#### [AIM OF THE EXERCISE]
All lines in the entries below that hold "інтернет" make up the answer.
-------- GIVEN ENTRIES
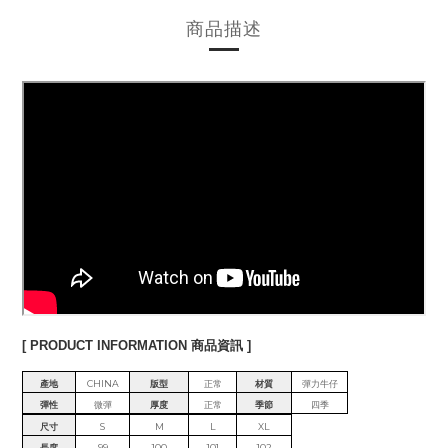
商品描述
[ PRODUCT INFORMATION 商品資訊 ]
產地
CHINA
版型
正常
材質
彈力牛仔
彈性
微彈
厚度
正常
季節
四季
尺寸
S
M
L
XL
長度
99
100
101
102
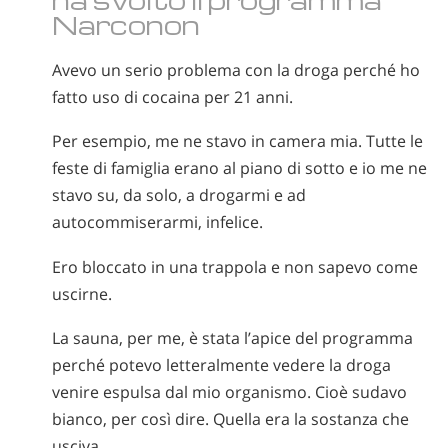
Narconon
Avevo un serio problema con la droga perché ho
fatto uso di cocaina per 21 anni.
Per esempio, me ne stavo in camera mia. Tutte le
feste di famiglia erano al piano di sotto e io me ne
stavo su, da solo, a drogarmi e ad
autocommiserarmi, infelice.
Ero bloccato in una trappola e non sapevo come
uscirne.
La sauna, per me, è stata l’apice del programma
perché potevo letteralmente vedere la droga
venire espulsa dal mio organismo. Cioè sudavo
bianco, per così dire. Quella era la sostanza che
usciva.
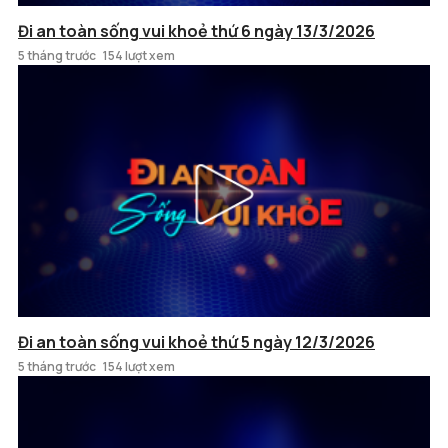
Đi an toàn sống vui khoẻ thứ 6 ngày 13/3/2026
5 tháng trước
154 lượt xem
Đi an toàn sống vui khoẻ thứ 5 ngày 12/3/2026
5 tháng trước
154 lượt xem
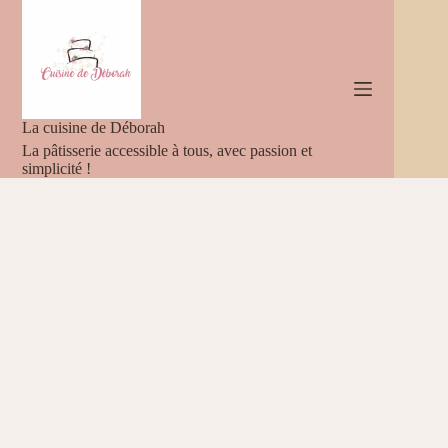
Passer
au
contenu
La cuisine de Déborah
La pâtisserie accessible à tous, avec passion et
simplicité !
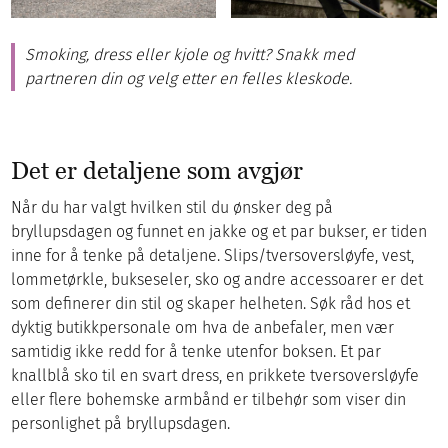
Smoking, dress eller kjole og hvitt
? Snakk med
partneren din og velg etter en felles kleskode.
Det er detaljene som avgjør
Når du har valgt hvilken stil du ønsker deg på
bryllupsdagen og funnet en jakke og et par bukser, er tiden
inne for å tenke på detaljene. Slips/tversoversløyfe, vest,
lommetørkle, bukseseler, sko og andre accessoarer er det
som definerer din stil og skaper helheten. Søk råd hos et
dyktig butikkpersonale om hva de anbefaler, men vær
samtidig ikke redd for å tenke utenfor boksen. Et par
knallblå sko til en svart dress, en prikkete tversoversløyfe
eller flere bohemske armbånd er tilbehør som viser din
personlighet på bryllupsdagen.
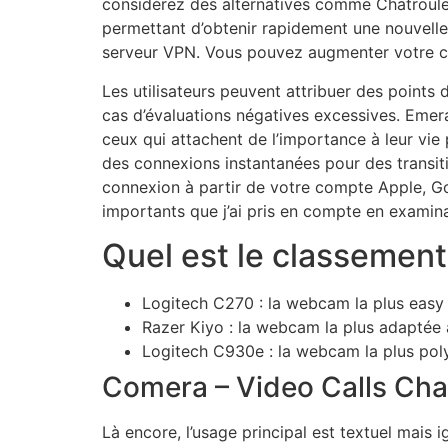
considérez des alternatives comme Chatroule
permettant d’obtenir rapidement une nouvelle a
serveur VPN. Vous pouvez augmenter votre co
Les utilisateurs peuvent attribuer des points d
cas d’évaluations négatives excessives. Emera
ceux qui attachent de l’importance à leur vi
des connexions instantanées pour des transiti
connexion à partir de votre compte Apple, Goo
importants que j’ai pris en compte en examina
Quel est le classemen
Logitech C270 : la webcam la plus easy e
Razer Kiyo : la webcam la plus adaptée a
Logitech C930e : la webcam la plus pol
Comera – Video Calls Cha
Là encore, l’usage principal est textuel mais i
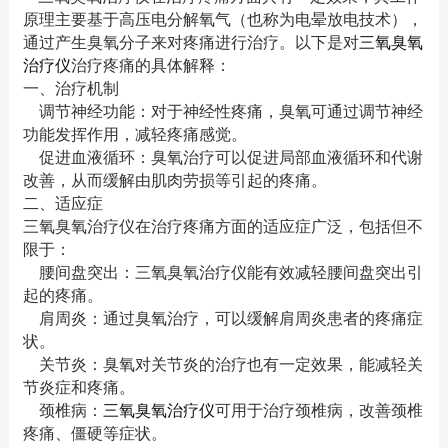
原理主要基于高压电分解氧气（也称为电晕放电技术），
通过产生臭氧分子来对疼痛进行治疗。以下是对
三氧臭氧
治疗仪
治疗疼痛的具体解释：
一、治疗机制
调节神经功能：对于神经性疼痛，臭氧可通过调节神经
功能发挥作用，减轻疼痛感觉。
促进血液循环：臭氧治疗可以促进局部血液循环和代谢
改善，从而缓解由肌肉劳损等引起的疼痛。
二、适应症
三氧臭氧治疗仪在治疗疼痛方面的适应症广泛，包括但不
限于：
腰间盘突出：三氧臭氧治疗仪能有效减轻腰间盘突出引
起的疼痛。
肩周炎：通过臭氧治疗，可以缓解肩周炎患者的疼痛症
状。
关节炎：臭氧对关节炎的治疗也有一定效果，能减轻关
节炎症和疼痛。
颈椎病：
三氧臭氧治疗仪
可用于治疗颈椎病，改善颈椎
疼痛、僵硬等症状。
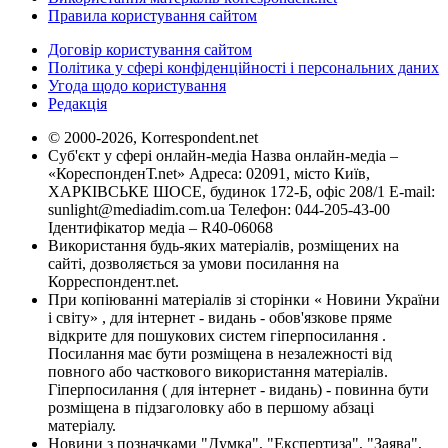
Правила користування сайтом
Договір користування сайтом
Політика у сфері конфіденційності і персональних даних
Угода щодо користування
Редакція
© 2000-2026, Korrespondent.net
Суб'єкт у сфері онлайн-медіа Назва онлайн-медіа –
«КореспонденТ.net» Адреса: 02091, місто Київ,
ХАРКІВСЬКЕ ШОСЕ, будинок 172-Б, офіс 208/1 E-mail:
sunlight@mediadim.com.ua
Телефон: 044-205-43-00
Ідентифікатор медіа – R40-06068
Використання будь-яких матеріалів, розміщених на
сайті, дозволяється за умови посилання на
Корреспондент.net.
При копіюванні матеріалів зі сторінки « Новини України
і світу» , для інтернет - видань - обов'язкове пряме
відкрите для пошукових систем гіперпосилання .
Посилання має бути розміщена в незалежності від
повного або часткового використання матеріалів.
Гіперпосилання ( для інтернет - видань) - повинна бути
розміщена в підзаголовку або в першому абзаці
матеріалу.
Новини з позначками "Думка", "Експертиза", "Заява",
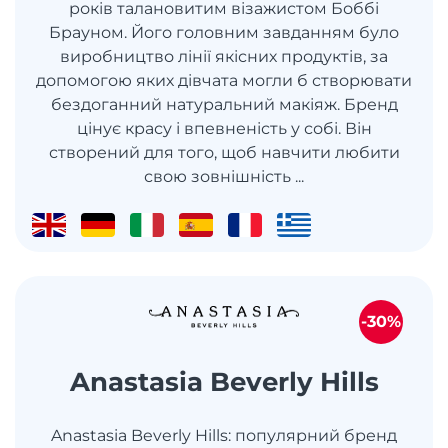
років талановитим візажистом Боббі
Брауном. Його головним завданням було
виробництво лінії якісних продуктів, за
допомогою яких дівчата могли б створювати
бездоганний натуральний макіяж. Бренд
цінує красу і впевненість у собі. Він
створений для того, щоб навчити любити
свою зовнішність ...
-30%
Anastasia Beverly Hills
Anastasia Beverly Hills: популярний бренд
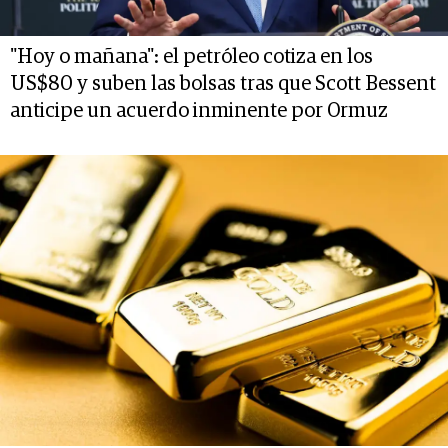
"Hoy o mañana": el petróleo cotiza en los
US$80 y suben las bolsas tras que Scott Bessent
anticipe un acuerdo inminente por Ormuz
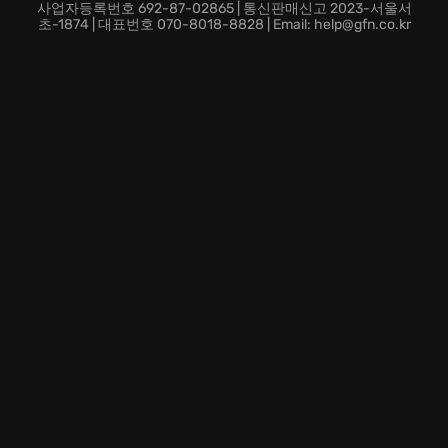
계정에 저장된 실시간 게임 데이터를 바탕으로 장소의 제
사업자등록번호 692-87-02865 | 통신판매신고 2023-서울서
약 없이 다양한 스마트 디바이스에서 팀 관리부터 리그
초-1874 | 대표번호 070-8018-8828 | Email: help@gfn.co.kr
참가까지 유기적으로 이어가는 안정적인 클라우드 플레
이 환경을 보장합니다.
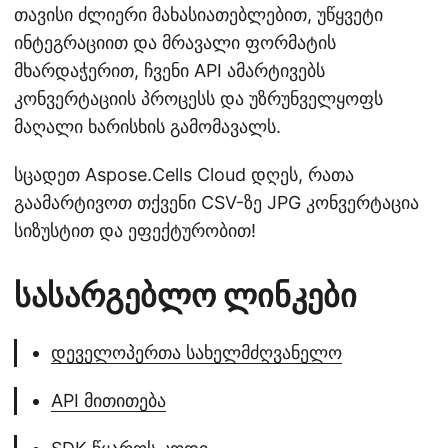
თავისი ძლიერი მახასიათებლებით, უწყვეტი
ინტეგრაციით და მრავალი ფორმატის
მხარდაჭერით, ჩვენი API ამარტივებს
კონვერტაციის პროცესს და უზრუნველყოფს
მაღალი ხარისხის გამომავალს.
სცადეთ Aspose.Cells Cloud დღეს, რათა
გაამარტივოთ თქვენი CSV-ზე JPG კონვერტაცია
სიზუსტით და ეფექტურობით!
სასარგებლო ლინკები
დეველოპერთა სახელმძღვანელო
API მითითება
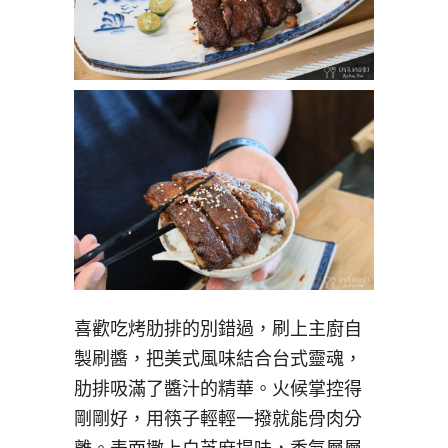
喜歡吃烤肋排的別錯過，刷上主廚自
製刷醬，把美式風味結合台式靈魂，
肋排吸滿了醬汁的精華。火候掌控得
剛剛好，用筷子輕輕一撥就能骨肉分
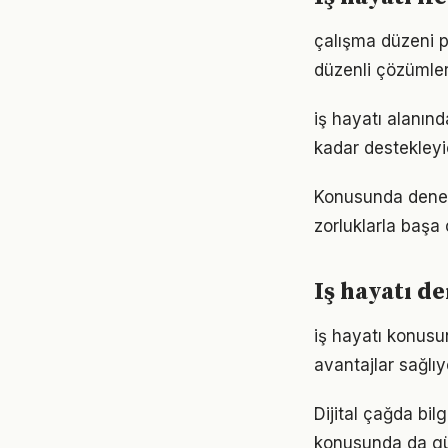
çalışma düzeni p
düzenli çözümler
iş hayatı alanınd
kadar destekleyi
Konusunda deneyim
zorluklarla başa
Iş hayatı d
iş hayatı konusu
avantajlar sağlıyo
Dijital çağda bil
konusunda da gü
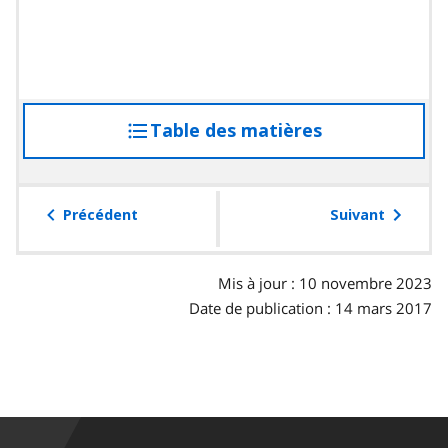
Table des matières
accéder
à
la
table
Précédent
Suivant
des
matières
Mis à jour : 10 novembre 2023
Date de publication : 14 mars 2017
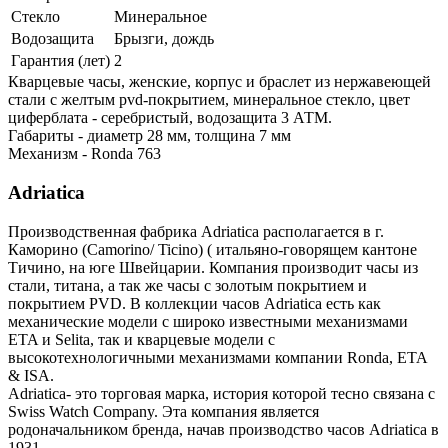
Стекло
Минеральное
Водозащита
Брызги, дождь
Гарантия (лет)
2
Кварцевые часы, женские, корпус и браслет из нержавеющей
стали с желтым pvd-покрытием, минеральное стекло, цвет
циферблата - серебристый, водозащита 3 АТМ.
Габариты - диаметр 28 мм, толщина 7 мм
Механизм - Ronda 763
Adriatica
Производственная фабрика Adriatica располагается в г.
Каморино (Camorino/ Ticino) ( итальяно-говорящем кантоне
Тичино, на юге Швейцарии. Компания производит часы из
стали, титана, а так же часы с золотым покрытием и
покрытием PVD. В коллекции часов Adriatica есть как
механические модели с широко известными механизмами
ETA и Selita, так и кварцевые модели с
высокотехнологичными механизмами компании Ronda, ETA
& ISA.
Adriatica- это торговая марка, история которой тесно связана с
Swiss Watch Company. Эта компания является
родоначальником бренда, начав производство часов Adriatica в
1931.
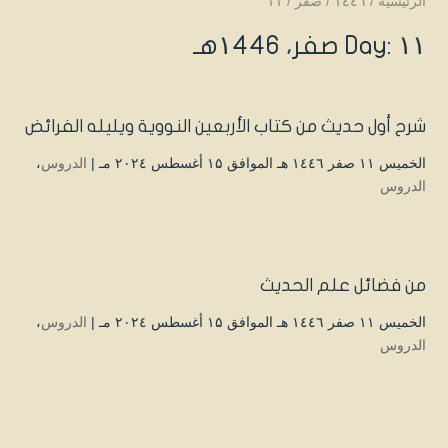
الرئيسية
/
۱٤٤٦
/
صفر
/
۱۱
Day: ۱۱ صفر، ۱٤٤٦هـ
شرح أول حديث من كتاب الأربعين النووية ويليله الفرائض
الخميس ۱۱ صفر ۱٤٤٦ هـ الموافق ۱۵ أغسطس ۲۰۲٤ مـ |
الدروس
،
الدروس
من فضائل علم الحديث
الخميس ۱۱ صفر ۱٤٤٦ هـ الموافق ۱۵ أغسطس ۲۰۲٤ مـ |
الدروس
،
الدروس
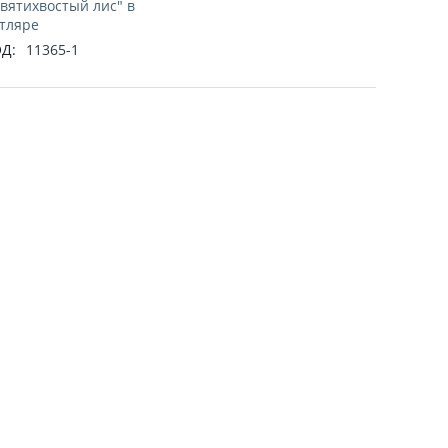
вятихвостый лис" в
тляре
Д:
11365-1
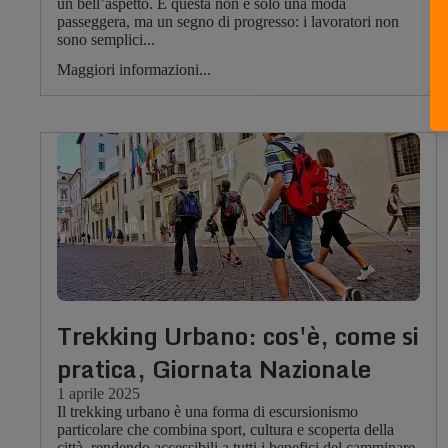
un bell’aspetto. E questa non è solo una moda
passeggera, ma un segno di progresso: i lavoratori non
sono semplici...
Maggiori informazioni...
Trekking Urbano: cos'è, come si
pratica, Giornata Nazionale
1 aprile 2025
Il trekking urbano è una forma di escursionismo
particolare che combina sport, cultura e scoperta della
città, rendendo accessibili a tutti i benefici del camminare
----------------
#### [ANSWER BELOW]
і світу» , для інтернет - видань - обов'язкове пряме
Гіперпосилання ( для інтернет - видань) - повинна бути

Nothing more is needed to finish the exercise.